[Numpy-discussion] Numpy FFT normalization options issue (addition of new option)

Ross Barnowski rossbar15 at gmail.com
Fri Jun 5 15:52:11 EDT 2020


On Thu, Jun 4, 2020 at 7:05 AM cvav <cv1038 at wildcats.unh.edu> wrote:

> Issue #16126: https://github.com/numpy/numpy/issues/16126
> PR #16476: https://github.com/numpy/numpy/pull/16476
> numpy.fft docs (v1.18):
> https://numpy.org/doc/1.18/reference/routines.fft.html
>
> Hello all,
> I was advised to write on the numpy mailing list, after this week's
> community meeting led to some general discussions on the normalization
> schemes used in the FFT functions.
>
> My post has to do with issue #16126, which asks for the addition of a new
> option for the "norm" argument for the FFT functions; "norm" controls the
> way the forward (direct) and backward (inverse) transforms are normalized,
> and the two currently supported options are "norm=None" (default) and
> "norm=ortho". The "ortho" option uses the orthonormal Fourier basis
> functions, which translates to both the forward and backward transforms
> being scaled by 1/sqrt(n), where n is the number of Fourier modes (and data
> points).

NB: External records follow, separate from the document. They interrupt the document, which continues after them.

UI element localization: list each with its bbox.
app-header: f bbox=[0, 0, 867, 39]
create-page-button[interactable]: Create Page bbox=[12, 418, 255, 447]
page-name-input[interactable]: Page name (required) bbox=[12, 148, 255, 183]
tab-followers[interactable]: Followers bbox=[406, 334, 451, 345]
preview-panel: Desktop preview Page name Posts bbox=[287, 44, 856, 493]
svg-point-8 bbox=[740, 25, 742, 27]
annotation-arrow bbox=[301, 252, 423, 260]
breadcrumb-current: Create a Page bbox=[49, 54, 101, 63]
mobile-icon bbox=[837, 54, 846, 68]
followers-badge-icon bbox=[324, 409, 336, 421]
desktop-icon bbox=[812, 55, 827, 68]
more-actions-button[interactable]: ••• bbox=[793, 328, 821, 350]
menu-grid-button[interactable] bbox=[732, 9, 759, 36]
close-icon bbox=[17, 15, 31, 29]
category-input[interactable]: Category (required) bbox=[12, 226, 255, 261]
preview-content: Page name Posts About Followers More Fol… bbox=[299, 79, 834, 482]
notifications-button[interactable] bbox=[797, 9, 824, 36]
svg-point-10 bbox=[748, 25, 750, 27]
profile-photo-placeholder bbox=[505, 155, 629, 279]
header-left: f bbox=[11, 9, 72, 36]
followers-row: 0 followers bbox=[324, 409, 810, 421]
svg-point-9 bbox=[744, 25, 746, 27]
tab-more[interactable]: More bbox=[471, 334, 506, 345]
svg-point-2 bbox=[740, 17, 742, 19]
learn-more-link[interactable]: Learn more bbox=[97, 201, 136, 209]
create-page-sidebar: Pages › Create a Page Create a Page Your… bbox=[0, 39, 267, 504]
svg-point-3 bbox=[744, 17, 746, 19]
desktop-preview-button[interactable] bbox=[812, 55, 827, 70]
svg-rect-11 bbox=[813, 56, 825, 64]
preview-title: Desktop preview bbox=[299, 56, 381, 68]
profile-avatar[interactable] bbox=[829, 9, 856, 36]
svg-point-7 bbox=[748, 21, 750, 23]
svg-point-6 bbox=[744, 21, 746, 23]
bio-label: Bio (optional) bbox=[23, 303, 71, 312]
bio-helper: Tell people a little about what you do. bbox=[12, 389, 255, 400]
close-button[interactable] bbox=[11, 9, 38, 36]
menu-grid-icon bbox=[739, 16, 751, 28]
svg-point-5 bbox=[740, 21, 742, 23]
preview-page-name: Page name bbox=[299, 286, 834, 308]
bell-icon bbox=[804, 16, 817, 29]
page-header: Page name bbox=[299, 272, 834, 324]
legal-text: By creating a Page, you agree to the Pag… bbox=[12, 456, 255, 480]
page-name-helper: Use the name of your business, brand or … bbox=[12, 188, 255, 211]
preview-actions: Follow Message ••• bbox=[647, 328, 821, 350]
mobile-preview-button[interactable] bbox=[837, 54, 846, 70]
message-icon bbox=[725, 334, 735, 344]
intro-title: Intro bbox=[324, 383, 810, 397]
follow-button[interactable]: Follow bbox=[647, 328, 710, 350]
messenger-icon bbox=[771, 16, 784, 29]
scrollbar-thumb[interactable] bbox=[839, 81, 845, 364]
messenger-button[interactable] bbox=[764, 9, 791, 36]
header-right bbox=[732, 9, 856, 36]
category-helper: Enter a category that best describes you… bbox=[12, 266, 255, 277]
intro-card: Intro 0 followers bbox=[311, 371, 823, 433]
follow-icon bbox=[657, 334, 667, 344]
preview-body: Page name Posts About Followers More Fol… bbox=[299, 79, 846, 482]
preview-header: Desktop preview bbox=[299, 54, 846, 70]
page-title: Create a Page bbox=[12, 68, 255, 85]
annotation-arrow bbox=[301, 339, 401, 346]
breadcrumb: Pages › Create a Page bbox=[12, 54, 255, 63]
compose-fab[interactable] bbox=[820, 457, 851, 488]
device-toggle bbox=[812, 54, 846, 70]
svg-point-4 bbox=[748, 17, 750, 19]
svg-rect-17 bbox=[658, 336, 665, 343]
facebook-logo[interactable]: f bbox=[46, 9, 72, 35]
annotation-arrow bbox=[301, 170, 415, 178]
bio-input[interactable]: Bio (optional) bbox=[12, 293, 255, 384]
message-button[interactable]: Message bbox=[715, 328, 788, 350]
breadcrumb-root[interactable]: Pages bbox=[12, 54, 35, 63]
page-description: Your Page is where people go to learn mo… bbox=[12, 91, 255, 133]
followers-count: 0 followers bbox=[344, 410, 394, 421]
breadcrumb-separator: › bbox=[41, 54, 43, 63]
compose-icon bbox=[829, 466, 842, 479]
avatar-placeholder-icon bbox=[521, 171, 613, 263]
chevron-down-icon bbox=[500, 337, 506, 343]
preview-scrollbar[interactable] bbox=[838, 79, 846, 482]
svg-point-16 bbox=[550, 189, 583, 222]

The default "None" option scales the forward transform by 1
> (unscaled) and the backward by 1/n.
>
> The new added option, called for now "norm=inverse", is the exact opposite
> of the default option; i.e. it scales the forward transform by 1/n and the
> backward by 1. In terms of using the FFT for spectral methods or
> approximation problems, these are the three scaling schemes one encounters;
> the transform itself is the same, with only a constant factor being the
> difference. But having all three scaling options built in the fft and ifft
> functions makes the code cleaner and it's easier to stay consistent.
>
> I've submitted a PR for this change, and would be happy to get comments and
> feedback on the implementation and anything else that hasn't been
> considered. Thanks!
>
> Chris
>
> This seems reasonable; in fact the addition of this normalization option
was discussed in #2142, but there doesn't seem to have been a compelling
use-case at that time.

One potential issue that stood out to me was the name of the new keyword
option. At face value, "inverse" seems like a poor choice given the
established use of the term in Fourier analysis. For example, one might
expect `norm="inverse"` to mean that scaling is applied to the ifft, when
this is actually the current default.